_WHAT TO PRODUCE_
Within the listing below, how many lines contain the word "intr"? Answer with the number only.

_GIVEN ENTRIES_
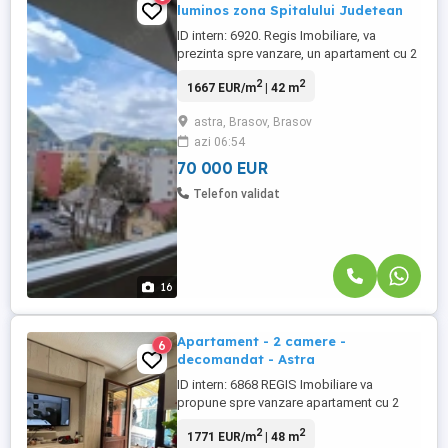
luminos zona Spitalului Judetean
ID intern: 6920. Regis Imobiliare, va
prezinta spre vanzare, un apartament cu 2
camere situat in zona Spitalului
2
2
1667 EUR/m
| 42 m
Judetean,pe strada Ciprian Porumbescu!
Un apartament de 2 camere situat intr-un
astra, Brasov, Brasov
cartier preferat, cu acces rapid la
azi 06:54
transport, magazine si spatii verzi. Blocul
este solid, construit ...
70 000 EUR
Telefon validat
16
Apartament - 2 camere -
6
decomandat - Astra
ID intern: 6868 REGIS Imobiliare va
propune spre vanzare apartament cu 2
camere, decomandat, situat in cartierul
2
2
1771 EUR/m
| 48 m
Astra, disponibil la etajul 4 din 4, intr-o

_WRITTEN ANSWER_
2